To better understand this blog, you should master the basic concepts of Ethereum first.
What is Arbitrum?
Due to limitations on transaction throughput on the Ethereum Mainnet (i.e. layer 1), developers proposed layer 2 protocols to handle transactions off layer 1 so as to improve Ethereum’s performance and user experience.
Arbitrum is a layer 2 solution created by Offchain Labs. The team solves Ethereum scalability with multi-round interactive Optimistic Rollup (i.e. one of the mainstream layer 2 solutions).
How does Arbitrum’s solution work?
Arbitrum is a L2 protocol which guarantees that the data posted to layer 1 is valid through multiple-round interactive Optimistic Rollup.
- Rollup: One of the layer 2 solutions that perform transaction execution outside the main Ethereum chain (layer 1), but post transaction data on layer 1.
- Optimistic Rollup: One type of Rollups which optimistically believes that the data posted to the Ethereum mainnet is correct, and if anyone observes that the data is wrong (i.e., there is fraud), they can issue a challenge during a period. Therefore Optimistic Rollup is also called fraud proof. In this way, it is guaranteed that the data finally posted to the Ethereum mainnet is valid.
- Multi-round interactive Optimistic Rollup: The validator on layer 2 posts the bundled data to layer 1 and locks a bond in the smart contact. If someone thinks the transaction data is wrong, he has to issue a challenge in a time window and lock a bond in the smart contract too.
The validator and the challenger continuously split the disputed part in a dichotomous way off-chain until the the dispute is narrowed down to a specific part, and then go to layer 1 to resolve it.

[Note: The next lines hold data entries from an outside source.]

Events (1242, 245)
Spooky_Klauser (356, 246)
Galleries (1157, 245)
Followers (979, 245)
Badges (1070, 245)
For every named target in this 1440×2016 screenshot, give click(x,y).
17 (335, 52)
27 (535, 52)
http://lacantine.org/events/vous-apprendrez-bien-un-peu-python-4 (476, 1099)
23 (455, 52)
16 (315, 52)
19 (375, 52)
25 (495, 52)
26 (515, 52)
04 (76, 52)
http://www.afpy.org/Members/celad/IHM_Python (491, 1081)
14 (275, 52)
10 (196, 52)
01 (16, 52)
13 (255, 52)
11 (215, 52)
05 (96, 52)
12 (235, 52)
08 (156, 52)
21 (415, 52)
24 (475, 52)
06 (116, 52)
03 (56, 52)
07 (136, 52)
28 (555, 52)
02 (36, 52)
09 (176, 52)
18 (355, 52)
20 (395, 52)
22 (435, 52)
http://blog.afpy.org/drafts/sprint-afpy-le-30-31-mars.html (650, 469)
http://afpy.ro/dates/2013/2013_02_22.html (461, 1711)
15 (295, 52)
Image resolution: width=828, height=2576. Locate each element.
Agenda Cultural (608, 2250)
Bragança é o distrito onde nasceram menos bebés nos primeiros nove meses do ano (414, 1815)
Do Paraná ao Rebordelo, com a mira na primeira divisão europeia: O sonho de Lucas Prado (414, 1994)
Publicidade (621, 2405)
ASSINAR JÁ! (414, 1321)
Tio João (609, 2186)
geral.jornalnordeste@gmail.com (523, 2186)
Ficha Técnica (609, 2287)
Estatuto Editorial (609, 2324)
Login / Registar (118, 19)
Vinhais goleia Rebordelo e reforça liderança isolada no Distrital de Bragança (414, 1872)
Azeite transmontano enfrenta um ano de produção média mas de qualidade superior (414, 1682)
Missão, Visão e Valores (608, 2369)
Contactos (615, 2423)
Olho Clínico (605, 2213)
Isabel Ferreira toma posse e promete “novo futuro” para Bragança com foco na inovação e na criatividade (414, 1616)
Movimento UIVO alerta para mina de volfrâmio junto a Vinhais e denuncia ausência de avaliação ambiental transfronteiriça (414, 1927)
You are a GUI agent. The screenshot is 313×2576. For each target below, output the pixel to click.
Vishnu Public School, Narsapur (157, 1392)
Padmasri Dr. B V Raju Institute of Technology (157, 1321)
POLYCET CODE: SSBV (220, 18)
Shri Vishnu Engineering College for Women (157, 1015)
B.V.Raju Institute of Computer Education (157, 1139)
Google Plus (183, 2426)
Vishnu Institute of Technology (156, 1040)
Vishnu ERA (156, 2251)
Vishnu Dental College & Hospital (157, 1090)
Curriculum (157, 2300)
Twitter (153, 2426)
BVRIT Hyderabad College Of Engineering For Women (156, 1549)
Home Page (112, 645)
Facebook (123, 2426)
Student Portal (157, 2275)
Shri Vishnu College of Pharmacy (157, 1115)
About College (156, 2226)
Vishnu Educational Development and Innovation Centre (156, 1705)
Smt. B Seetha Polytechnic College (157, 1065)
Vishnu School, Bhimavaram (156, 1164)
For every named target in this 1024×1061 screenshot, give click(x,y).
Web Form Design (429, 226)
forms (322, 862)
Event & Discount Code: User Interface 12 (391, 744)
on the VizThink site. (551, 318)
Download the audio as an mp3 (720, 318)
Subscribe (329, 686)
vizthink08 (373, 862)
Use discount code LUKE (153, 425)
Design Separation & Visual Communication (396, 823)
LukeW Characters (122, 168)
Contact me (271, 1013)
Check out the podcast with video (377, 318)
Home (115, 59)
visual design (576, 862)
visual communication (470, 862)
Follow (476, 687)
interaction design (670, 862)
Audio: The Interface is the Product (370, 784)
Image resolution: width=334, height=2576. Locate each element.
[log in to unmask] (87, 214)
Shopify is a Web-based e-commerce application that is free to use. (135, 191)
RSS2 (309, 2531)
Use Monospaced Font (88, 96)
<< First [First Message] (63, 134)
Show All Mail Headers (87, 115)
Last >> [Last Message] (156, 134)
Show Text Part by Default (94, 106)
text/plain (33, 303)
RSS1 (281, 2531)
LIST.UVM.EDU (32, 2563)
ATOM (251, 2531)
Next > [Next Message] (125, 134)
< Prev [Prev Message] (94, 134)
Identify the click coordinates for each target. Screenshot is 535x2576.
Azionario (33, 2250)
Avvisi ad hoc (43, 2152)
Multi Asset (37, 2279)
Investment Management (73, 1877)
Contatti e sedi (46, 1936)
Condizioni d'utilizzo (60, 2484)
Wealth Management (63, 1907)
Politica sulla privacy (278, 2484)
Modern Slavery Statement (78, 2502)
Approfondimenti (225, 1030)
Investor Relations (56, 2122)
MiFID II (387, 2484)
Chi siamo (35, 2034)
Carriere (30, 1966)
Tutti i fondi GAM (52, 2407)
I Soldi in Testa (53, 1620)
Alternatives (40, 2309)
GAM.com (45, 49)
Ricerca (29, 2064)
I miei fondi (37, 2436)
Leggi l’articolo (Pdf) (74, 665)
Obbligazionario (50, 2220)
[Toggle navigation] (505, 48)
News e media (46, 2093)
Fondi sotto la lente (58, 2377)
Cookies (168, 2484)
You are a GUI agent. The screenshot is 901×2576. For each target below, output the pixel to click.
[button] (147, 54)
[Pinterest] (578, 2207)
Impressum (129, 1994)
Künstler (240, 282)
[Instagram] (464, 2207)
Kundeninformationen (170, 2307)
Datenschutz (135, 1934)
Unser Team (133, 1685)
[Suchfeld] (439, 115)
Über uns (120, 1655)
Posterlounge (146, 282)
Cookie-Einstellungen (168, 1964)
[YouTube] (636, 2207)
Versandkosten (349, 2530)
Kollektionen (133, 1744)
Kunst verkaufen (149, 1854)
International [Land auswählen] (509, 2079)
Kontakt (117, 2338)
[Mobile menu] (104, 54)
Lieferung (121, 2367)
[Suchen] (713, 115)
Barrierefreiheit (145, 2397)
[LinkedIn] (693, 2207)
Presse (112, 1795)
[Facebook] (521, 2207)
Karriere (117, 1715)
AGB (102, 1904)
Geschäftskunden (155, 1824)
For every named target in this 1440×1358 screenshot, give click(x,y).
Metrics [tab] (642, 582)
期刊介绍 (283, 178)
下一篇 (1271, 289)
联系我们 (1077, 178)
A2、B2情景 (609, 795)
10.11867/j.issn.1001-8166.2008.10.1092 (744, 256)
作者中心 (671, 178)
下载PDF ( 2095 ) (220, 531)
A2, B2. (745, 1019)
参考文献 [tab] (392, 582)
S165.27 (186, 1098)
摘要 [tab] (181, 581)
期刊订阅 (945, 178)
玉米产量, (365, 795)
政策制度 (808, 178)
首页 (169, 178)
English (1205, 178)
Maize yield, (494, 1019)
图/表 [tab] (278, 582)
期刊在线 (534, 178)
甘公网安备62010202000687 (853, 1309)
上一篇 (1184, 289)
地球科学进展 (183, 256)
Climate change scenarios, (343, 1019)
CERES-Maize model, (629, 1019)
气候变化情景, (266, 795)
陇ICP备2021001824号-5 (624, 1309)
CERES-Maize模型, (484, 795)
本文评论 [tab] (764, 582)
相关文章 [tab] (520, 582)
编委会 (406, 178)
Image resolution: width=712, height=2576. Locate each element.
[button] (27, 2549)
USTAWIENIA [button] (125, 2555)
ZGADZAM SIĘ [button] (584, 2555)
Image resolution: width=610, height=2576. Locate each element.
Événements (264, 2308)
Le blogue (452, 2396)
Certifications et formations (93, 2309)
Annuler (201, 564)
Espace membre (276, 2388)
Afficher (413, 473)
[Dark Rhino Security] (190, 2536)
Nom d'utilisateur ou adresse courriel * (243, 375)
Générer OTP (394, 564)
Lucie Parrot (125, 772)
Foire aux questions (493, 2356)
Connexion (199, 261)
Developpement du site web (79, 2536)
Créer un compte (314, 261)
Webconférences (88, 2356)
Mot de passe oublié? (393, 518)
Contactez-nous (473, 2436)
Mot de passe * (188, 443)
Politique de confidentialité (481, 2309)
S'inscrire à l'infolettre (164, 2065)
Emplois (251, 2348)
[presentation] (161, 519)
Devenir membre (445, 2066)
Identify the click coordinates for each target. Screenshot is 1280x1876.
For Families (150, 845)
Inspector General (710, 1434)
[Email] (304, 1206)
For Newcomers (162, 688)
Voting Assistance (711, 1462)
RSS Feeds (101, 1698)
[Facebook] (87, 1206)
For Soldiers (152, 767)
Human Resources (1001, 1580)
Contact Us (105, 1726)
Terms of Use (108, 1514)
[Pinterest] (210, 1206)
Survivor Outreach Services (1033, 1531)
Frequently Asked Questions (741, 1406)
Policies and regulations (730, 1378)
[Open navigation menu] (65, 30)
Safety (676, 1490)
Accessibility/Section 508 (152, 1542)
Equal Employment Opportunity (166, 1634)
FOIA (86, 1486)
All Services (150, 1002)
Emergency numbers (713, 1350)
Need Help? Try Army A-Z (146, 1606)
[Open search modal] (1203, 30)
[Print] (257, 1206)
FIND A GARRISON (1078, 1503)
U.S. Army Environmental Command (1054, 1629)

By using a multi-round interactive design, Arbitrum can efficiently resolve disputes on layer 1 at a low cost.
- Extremely low transaction fees
- Trustless protocol
- Funds are as cryptographically secure, as in the Ethereum mainnet
- Users are always in control of their funds
- No requirement for operational activity to keep the funds safe
Take imToken for example, first download and install imToken (https://token.im/ ) and create/import an identity wallet.
Note: Check the website security certificate before downloading
Before doing transactions on the Arbitrum mainnet, you need to deposit the token into your Arbitrum wallet first.
Go to “Browser”, enter “Arbitrum Bridge” into the search bar and click the DApp. Select the type of token you want to deposit and enter the amount in the deposit box. After confirming all the information is correct, click "deposit" and pay the miner fee.
Switching to the Arbitrum Network
Enter the asset page of the ETH wallet, click “Ethereum Mainnet” - “Arbitrum” to switch to the Arbitrum network.
Now you can see the deposited tokens in the Arbitrum wallet.
You can also check the most popular DApps in the Arbitrum ecosystem by clicking on "Ecosystem DApps" on the asset page.
If you want to withdraw the assets from the Arbitrum wallet to your ETH wallet, you can click "Ecosystem DApps" - "Arbitrum Bridge" on the asset page. Enter the withdrawal amount, confirm all the information is correct, then click "withdraw" and pay the miner fee.
In order to scale Ethereum to accommodate a growing number of users, developers have proposed 2 solutions, namely, layer 2 and sharding (a layer 1 scaling solution).
Layer 1 refers to the Ethereum blockchain itself, and layer 2 is a network or technology that operates on top of Ethereum to improve its scalability and efficiency.
Mainstream layer 2 solutions include ZK Rollup, Optimistic Rollup, Plasma, State Channels, Validium, etc.
Rollup is a collective term for solutions designed to improve the performance of the Ethereum mainnet by handling transactions off-chain while keeping part of the data of each transaction on-chain.
There are two main types of Rollup solutions: ZK Rollup and Optimistic Rollup.
ZK Rollup is a layer 2 solution that uses zero-knowledge proof, but it is not EVM-compatible and takes a long time to generate zero-knowledge proof. So Optimistic Rollup was proposed in June 2019. In this scheme, zero-knowledge proof is removed, however, a penalty mechanism is added to ensure data security (slightly lower than ZK Rollup) while supporting general smart contracts more easily.
Optimistic Rollup executes smart contracts through OVM (Optimistic Virtual Machine), which is full-featured and EVM-compatible. This means that developers can migrate DApps to layer 2 with just a few lines of code.
Offchain Labs, the development team behind Arbitrum, is a blockchain startup focused on enterprise applications and based in New York City.
It‘s co-founder Ed Felten is a professor of computer science at Princeton University and former Chief Technologist of the Obama Administration. He founded Offchain Labs with three other co-founders in the fall of 2018.
Arbitrum block explorer
Arbitrum block explorer is an open source web tool that stays synchronous with the Arbitrum network and allows you to view information about blocks, transactions, addresses on Arbitrum.